Problem: cuda calls are synchronized

Lev · December 14, 2010, 8:57pm

I got a problem, I found that cuda functions start to perform after cudasynchtread calls and other non-asynch function calls only.

i.e.

kernel<<>>

do_something(); //5 mins

cudathreadsynch(); // here kernell starts to run

so total time is 5 mins + kernell time

I am now testing it with different sdk etc, maybe somebody familiar with such error, thanks.

avidday · December 14, 2010, 9:16pm

You must be doing something wrong, whether you realize it or not. Kernel launches really are asynchronous. I have linear algebra libraries that do something like:

cudaMemcpy(htod)

cublasDgemm()

hostDgemm()

cudaMemcpy(dtoh)

on different parts of the same matrices, where the work split is calculated using an execution timing model so that the two gemm calls finish at exactly the same time, in the process effectively using the hostDgemm call hides the memcpy latency. Instrumentation shows that I can reliably predict and match the timings to within +/- 50ms on calls of about 2 seconds duration.

This has worked reliably for me since about CUDA 2.1. What OS is this on?

Lev · December 14, 2010, 9:28pm

You must be doing something wrong, whether you realize it or not. Kernel launches really are asynchronous. I have linear algebra libraries that do something like:
cudaMemcpy(htod)

cublasDgemm()

hostDgemm()

cudaMemcpy(dtoh)
on different parts of the same matrices, where the work split is calculated using an execution timing model so that the two gemm calls finish at exactly the same time, in the process effectively using the hostDgemm call hides the memcpy latency. Instrumentation shows that I can reliably predict and match the timings to within +/- 50ms on calls of about 2 seconds duration.

This has worked reliably for me since about CUDA 2.1. What OS is this on?

Yes!!! It should work this way, but on my system it does not… And it actually worked for me too some time ago too, but after reinstall it stopped. I migrated to win7 and use cuda 3.0, I am now checking error with other versions of sdk.

Lev · December 15, 2010, 1:03am

You must be doing something wrong, whether you realize it or not. Kernel launches really are asynchronous. I have linear algebra libraries that do something like:
cudaMemcpy(htod)

cublasDgemm()

hostDgemm()

cudaMemcpy(dtoh)
on different parts of the same matrices, where the work split is calculated using an execution timing model so that the two gemm calls finish at exactly the same time, in the process effectively using the hostDgemm call hides the memcpy latency. Instrumentation shows that I can reliably predict and match the timings to within +/- 50ms on calls of about 2 seconds duration.

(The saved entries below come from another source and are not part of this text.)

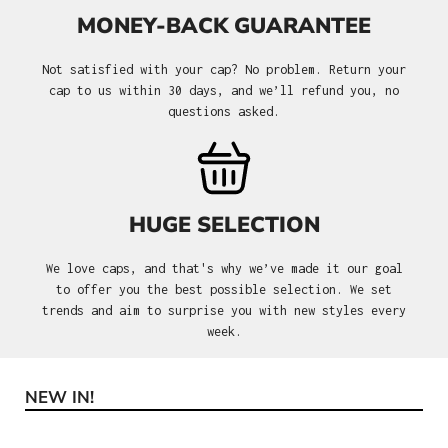
MONEY-BACK GUARANTEE
Not satisfied with your cap? No problem. Return your
cap to us within 30 days, and we’ll refund you, no
questions asked.
HUGE SELECTION
We love caps, and that's why we’ve made it our goal
to offer you the best possible selection. We set
trends and aim to surprise you with new styles every
week.
NEW IN!
Skip product gallery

This has worked reliably for me since about CUDA 2.1. What OS is this on?

I tested with last sdk 3.2, drivers 260.99 on win7 64bit, and still launches are synched.

Btw, does anybody know, if env variable CUDA_LAUNCH_BLOCKING set to 1, it disables asynch in comiple time or for application?

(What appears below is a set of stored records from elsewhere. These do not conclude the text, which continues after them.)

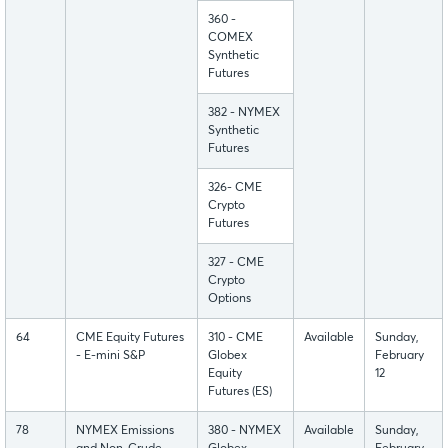
360 -
COMEX
Synthetic
Futures
382 - NYMEX
Synthetic
Futures
326- CME
Crypto
Futures
327 - CME
Crypto
Options
64
CME Equity Futures
310 - CME
Available
Sunday,
- E-mini S&P
Globex
February
Equity
12
Futures (ES)
78
NYMEX Emissions
380 - NYMEX
Available
Sunday,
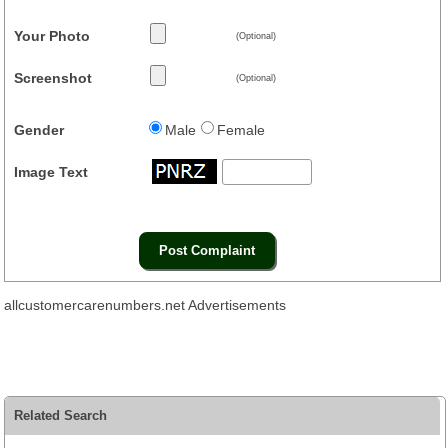
Your Photo
(Optional)
Screenshot
(Optional)
Gender
Male
Female
Image Text
allcustomercarenumbers.net Advertisements
Related Search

I wonder, could it be spoiled in compilation stage or itis run time system issue?

tmurray · December 15, 2010, 1:23am

This is a fun side effect of how the CUDA driver handles WDDM platforms. Once you enqueue a number of calls, a batch will be submitted. The kernel submission time on WDDM is roughly 15x that of Linux/TCC, so we have to batch calls in order to prevent huge performance problems. TCC doesn’t have this problem, and you can record an event after a kernel launch and query it in order to “defeat” the CUDA driver’s batching scheme.

Lev · December 15, 2010, 1:29am

Great thanks for exploration!!! I downloaded and installed a lot of skds. Is it right for win7 64bit and for win7 32 bit too?

How to work arround it for win7 32/64 bit?

What is batch number? I run relatively long cuda kernel and started some work after. I am sure that time is much large than launch time.

Can you please tell launch time in win7 and winxp on last sdk?

I think I need to launch a few empty kernells just to fill batch.

njuffa · December 15, 2010, 1:49am

To answer the other question, CUDA_LAUNCH_BLOCKING is an environment variable that affects run time behavior of a CUDA application. One can easily demonstrate this by running the same application with and without CUDA_LAUNCH_BLOCKING=1. This is a handy mechanism during debugging, although these days I find that I rarely need it anymore.

Lev · December 15, 2010, 1:54am

Thanks, I knew that information about that variable. I understand that my program started to behive like this variable was set. I started to think that it was set somewhere by error. I can say that decision to bacth call was strange and not documeneted well. It could double aplication time! Need to setit by application if to batch or not.

SPWorley · December 15, 2010, 5:39am

Every time I say to myself “I should really do more Windows stuff and play with NSight” I remember the perils of WDDM!

Is there a way to manually tell CUDA to submit a partially filled queue of calls? Or maybe a simple hack like sending 15 EventRecord()s to fill up the queue with effective noops and force it to submit?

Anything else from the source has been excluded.